Seria conveniente refundar ciertas bases. La socialdemocracia debe estrechar lazos con el mundo conservador, en Europa con la democracia cristiana y Estados Unidos con un partido republicano a la deriva. Nada tienen que ver estos sectores conservadores, en sus esencias, con personajes tan lamentables como Trump. Los mejores momentos de Europa y de los Estados Unidos (para los ciudadanos) tuvieron lugar cuando ambas corrientes (conservadores y socialdemócratas) fluían de la mano, con pactos sobre el fondo y con una visión común de los pilares que sostienen a las sociedades democráticas y libres. No es que fuera el sistema perfecto, pero sí el que mejor ha funcionado, en términos de paz social. Nadie niega la complejidad de las actuales democracias, el valor de las expresiones existentes y la dificultad de los problemas a los que nos enfrentamos, pero la gestión de la complejidad requiere principios comunes que hoy no existen, que hoy han sido invalidados por los extremos y los nuevos dogmatismos. Más que nunca, se requieren amplias mayorías para llegar acuerdos en lo esencial.

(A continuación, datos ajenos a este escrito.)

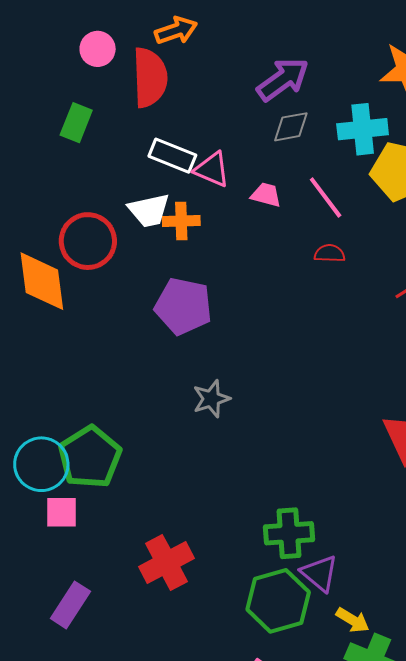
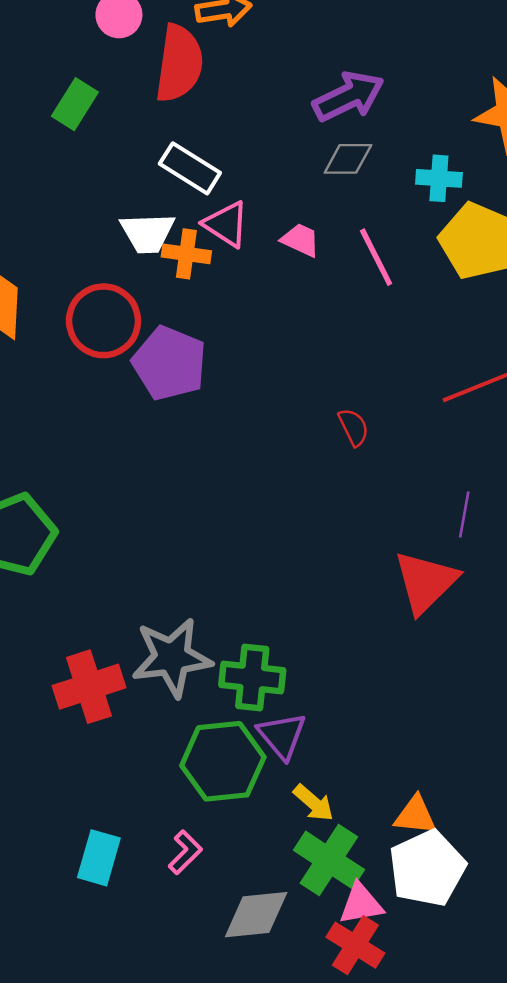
cyan cross: (363, 129) -> (439, 178), size x0.7
pink triangle: (212, 169) -> (226, 224), moved
red circle: (88, 241) -> (104, 321), moved
red semicircle: (330, 253) -> (353, 427), moved, turned 52
gray star: (211, 399) -> (172, 657), moved, size x1.6

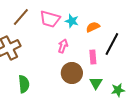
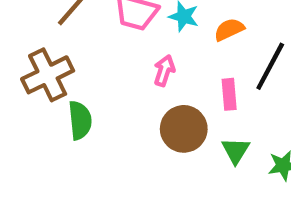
green semicircle: (24, 84) -> (80, 120), moved

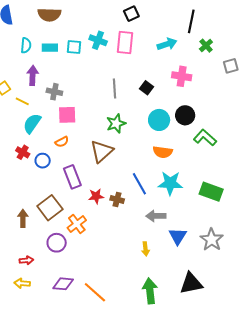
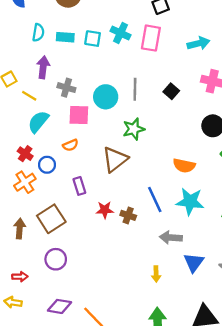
cyan circle: (159, 120) -> (106, 97), moved
purple rectangle: (72, 177) -> (79, 186), size x0.7
orange cross: (77, 224) -> (25, 182), moved

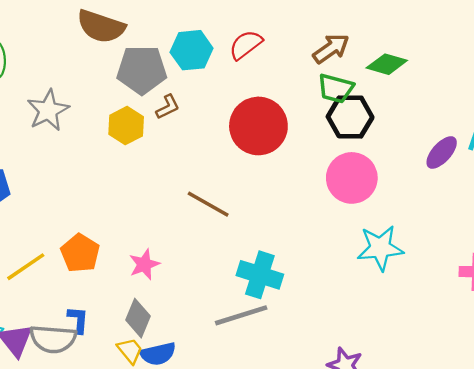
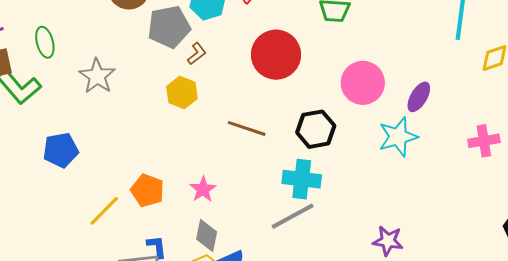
black hexagon: (350, 117) -> (316, 129), moved
yellow hexagon: (126, 126) -> (182, 93), moved
purple ellipse: (442, 153) -> (419, 97), moved

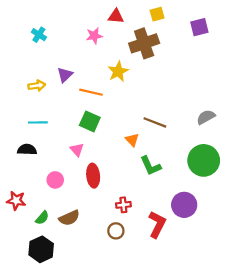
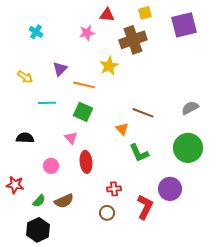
purple square: (199, 27) -> (184, 25), size x1.5
yellow arrow: (37, 86) -> (25, 77), moved, turned 42
cyan line: (38, 122) -> (47, 103), moved

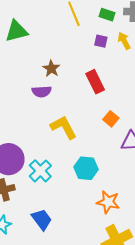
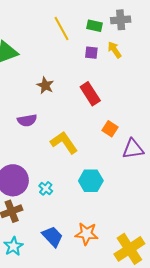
purple semicircle: (42, 92) -> (27, 120), moved
cyan cross: (40, 171) -> (46, 188), size x0.6
orange star: (108, 202) -> (86, 234), moved

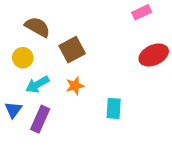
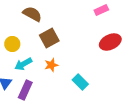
brown semicircle: (37, 27) -> (32, 14), moved
cyan rectangle: (114, 108) -> (80, 82), turned -49

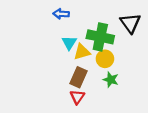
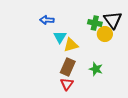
blue arrow: (61, 14) -> (47, 20), moved
green cross: (100, 37) -> (95, 23), moved, size x0.6
yellow circle: (105, 59) -> (105, 34), moved

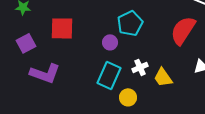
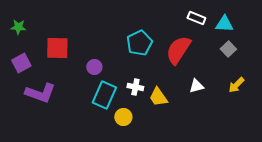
cyan pentagon: (130, 23) -> (139, 43), moved
purple circle: (110, 42) -> (94, 67), moved
white cross: (140, 67) -> (135, 87), turned 35

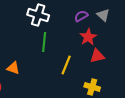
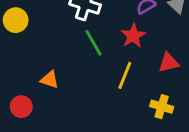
red star: (88, 37) -> (133, 36), moved
green line: (44, 42) -> (94, 43), turned -36

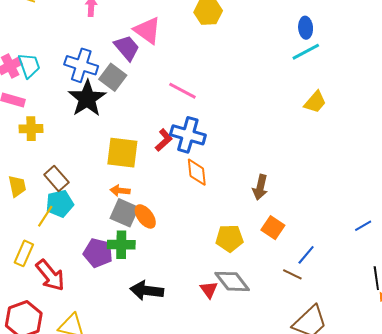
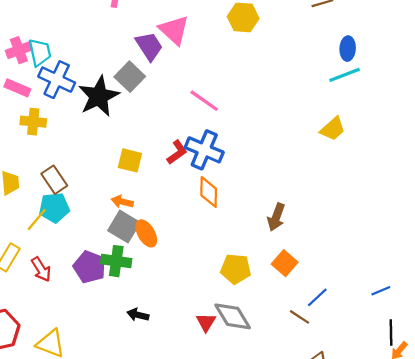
blue cross: (81, 65) -> (57, 80), moved
yellow trapezoid: (315, 102) -> (333, 129), moved
yellow square: (122, 153) -> (130, 160), size x0.7
blue line: (363, 226) -> (381, 291), moved
red arrow: (50, 275) -> (41, 269), moved, size x0.7
black arrow: (147, 291) -> (138, 315), size x0.6

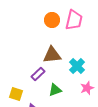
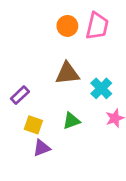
purple rectangle: (38, 74) -> (20, 95), moved
yellow square: (16, 94) -> (33, 125), moved

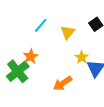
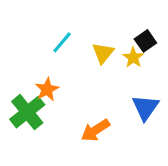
yellow star: (82, 57) -> (133, 58), moved

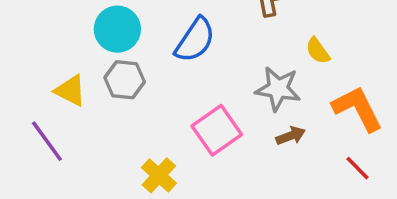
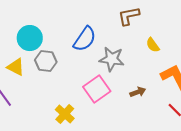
cyan circle: (117, 29) -> (30, 38), moved
gray star: (278, 89) -> (112, 59), moved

Como nos ha explicado el filósofo coreano Byung-Chul Han en su último ensayo (“La desaparición de los rituales”), vivimos inmersos en una profunda transformación de las relaciones humanas ante la desaparición de los rituales y de las formas, que han constituido nuestro marco referencial como individuos y como sociedad. Hoy vivimos en una sociedad distinta, más compleja y alejada de la solidez que ofrecía la tradición, entendida esta no solo como un compendio de valores conservadores, sino como un conjunto de normas no escritas para relacionarnos, para comunicarnos, para ordenar nuestros problemas como comunidad y para buscar soluciones de conjunto. Los principios comunes.
Si algo ratifican los resultados electorales en los Estados Unidos es que ese mundo ya no existe. Urge reconstruirlo. No hay mucho realmente que celebrar, aunque tengamos un nuevo inquilino en la Casa Blanca.